**Work instructions:**
Print every entry exactly as written and exclude all images.

Extracted page text data
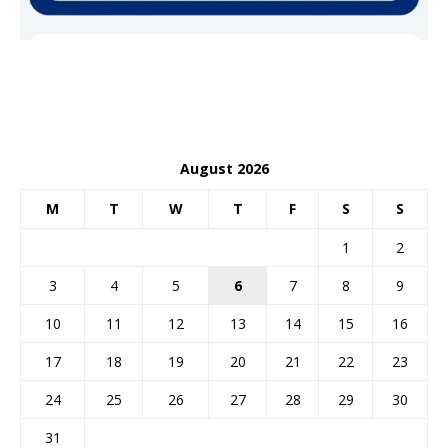
August 2026
M
T
W
T
F
S
S
1
2
3
4
5
6
7
8
9
10
11
12
13
14
15
16
17
18
19
20
21
22
23
24
25
26
27
28
29
30
31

**Solution:**
August 2026
M
T
W
T
F
S
S
1
2
3
4
5
6
7
8
9
10
11
12
13
14
15
16
17
18
19
20
21
22
23
24
25
26
27
28
29
30
31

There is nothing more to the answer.